Entering the final stages

Level 2 measures are key in determining the final outcome

Angus Scorgie

Head of prudential regulation & international affairs/reinsurance

Delivery of the Directive

In December 2023, nearly five years after the Commission’s original request for technical advice from EIOPA, the co-legislators found political agreement on the changes needed to update the Solvency II Directive.

As an industry, we welcome many of the agreed changes and also, importantly, the clear political steer that the co-legislators have given to the Commission to reduce excessive capital burdens and to minimise operational burdens when developing the more detailed Level 2 texts.

While the political agreement was reached in late 2023, formalisation and publication of the changes to the Directive in the EU’s rule book, the Official Journal, is not currently expected until the fourth quarter of 2024 due to delays in the translation and legal review. This delay, in turn, means that the changes to the rules will not likely apply until late 2026, at the earliest.

From the industry’s perspective, all stakeholders must work together to finalise the review and implement the changes within these latest timelines. Some of the changes will help the insurance sector contribute to the European policy objectives such as the Capital Markets Union (CMU) and the Green Deal. Others will reduce operational burdens for small and less risky insurers and address existing supervisory issues for cross-border business. Further delays in implementation delay the positive impacts that the changes will have.

Next phase of the review

However, that’s not to say that the finalisation of the review is an easy task. While there has already been considerable work done to date (EIOPA’s advice and supporting documents to the Commission in 2020 were well over 1 600 pages alone!), there remains a lot of technical work to be completed before companies can implement the rule changes.

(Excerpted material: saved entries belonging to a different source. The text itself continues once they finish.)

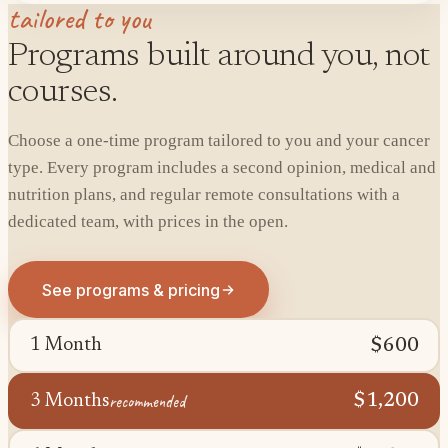
tailored to you
Programs built around you, not
courses.
Choose a one-time program tailored to you and your cancer
type. Every program includes a second opinion, medical and
nutrition plans, and regular remote consultations with a
dedicated team, with prices in the open.
See programs & pricing
$600
1 Month
recommended
$1,200
3 Months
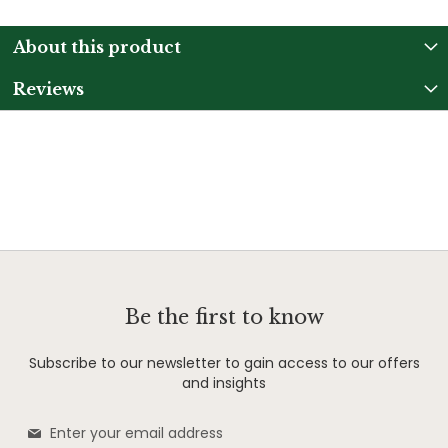
About this product
Reviews
Be the first to know
Subscribe to our newsletter to gain access to our offers
and insights
Sign
Up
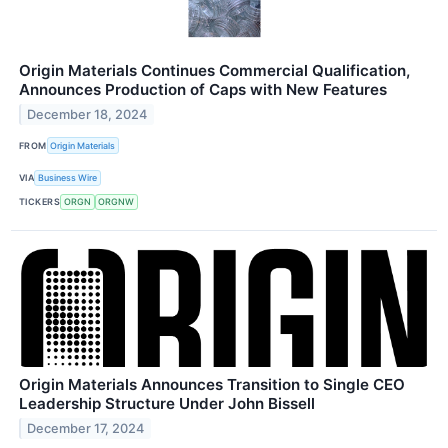
Origin Materials Continues Commercial Qualification,
Announces Production of Caps with New Features
December 18, 2024
FROM
Origin Materials
VIA
Business Wire
TICKERS
ORGN
ORGNW
Origin Materials Announces Transition to Single CEO
Leadership Structure Under John Bissell
December 17, 2024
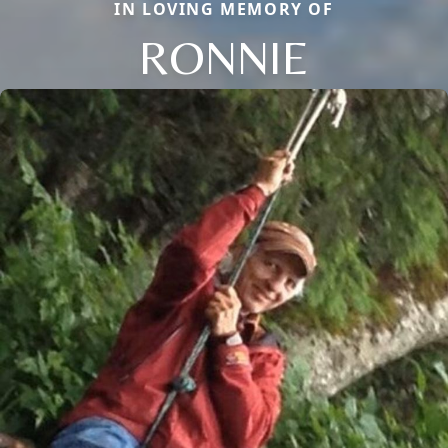
IN LOVING MEMORY OF
RONNIE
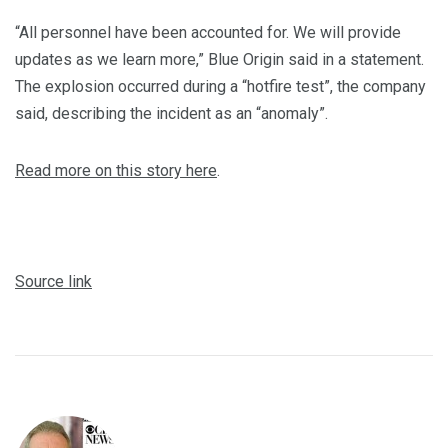
“All personnel have been accounted for. We will provide
updates as we learn more,” Blue Origin said in a statement.
The explosion occurred during a “hotfire test”, the company
said, describing the incident as an “anomaly”.
Read more on this story here
.
Source link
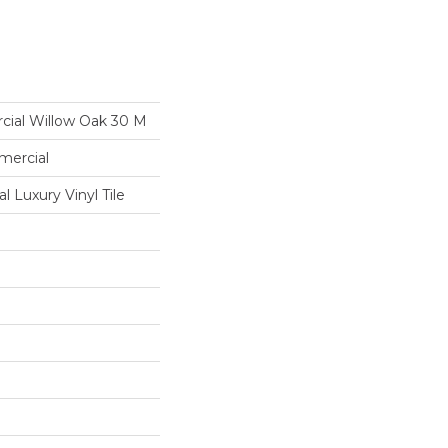
cial Willow Oak 30 M
mercial
 Luxury Vinyl Tile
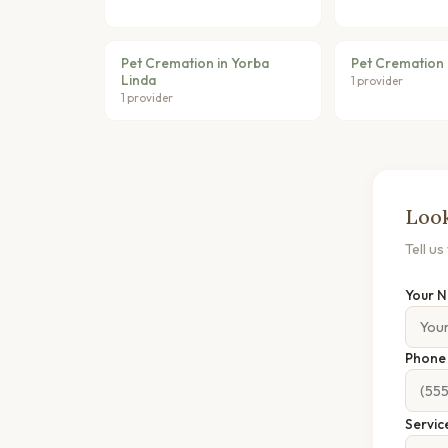
Pet Cremation in Yorba
Pet Cremation i
Linda
1 provider
1 provider
Look
Tell u
Your 
Phon
Servic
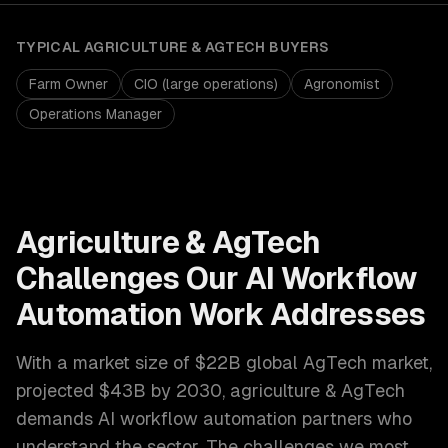
TYPICAL
AGRICULTURE & AGTECH
BUYERS
Farm Owner
CIO (large operations)
Agronomist
Operations Manager
Agriculture & AgTech
Challenges Our
AI Workflow
Automation
Work Addresses
With a market size of
$22B global AgTech market,
projected $43B by 2030
,
agriculture & AgTech
demands
AI workflow automation
partners who
understand the sector. The challenges we most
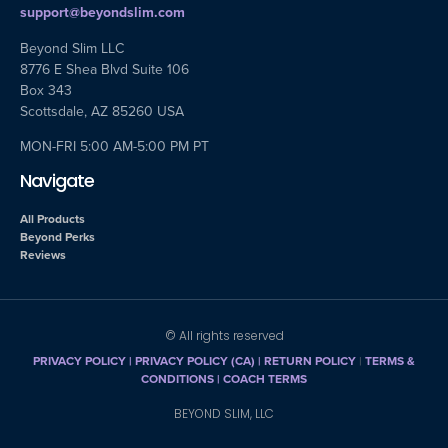
support@beyondslim.com
Beyond Slim LLC
8776 E Shea Blvd Suite 106
Box 343
Scottsdale, AZ 85260 USA
MON-FRI 5:00 AM-5:00 PM PT
Navigate
All Products
Beyond Perks
Reviews
© All rights reserved
PRIVACY POLICY
|
PRIVACY POLICY (CA)
| RETURN POLICY
|
TERMS &
CONDITIONS |
COACH TERMS
BEYOND SLIM, LLC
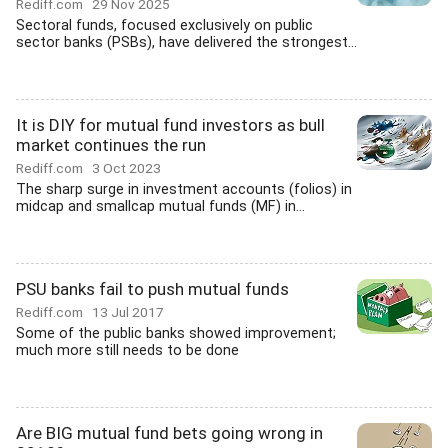
Rediff.com
29 Nov 2025
Sectoral funds, focused exclusively on public
sector banks (PSBs), have delivered the strongest...
It is DIY for mutual fund investors as bull
market continues the run
Rediff.com
3 Oct 2023
The sharp surge in investment accounts (folios) in
midcap and smallcap mutual funds (MF) in...
PSU banks fail to push mutual funds
Rediff.com
13 Jul 2017
Some of the public banks showed improvement;
much more still needs to be done
Are BIG mutual fund bets going wrong in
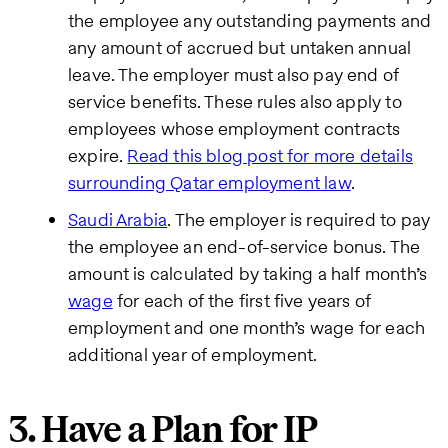
the employee any outstanding payments and
any amount of accrued but untaken annual
leave. The employer must also pay end of
service benefits. These rules also apply to
employees whose employment contracts
expire.
Read this blog post for more details
surrounding Qatar employment law
.
Saudi Arabia
. The employer is required to pay
the employee an end-of-service bonus. The
amount is calculated by taking a half month’s
wage
for each of the first five years of
employment and one month’s wage for each
additional year of employment.
3. Have a Plan for IP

This work will primarily be carried out by the Commission, who are tasked with updating the Level 2 Delegated Acts, and EIOPA, who have been asked to provide advice on 22 new legal instruments including technical standards, guidelines, and reports. In addition to this, EIOPA expects to have to review around 60 of its guidelines to ensure consistency with the new rules – a mammoth task.

From the industry’s side, as well as providing input to EIOPA and the Commission, companies will also need to prepare to implement the changes. The extent of this work is not yet clear but given it will likely require some major modelling changes, updates to risk management processes and reporting systems, it could prove a significant and challenging task.

In light of this, we highlight the need for clear communication from legislators on the timelines and their expectations of companies.

Welcome…

As an industry, our key requests for the Solvency II review were for targeted changes which would result in:

  1. improved treatment of long-term business, reducing excessive capital requirements and volatility and increasing the industry’s risk-taking capacity;
  2. better application of proportionality, to ensure the insurance market remains efficient and diversified; and
  3. reduced operational and reporting burdens for all insurers.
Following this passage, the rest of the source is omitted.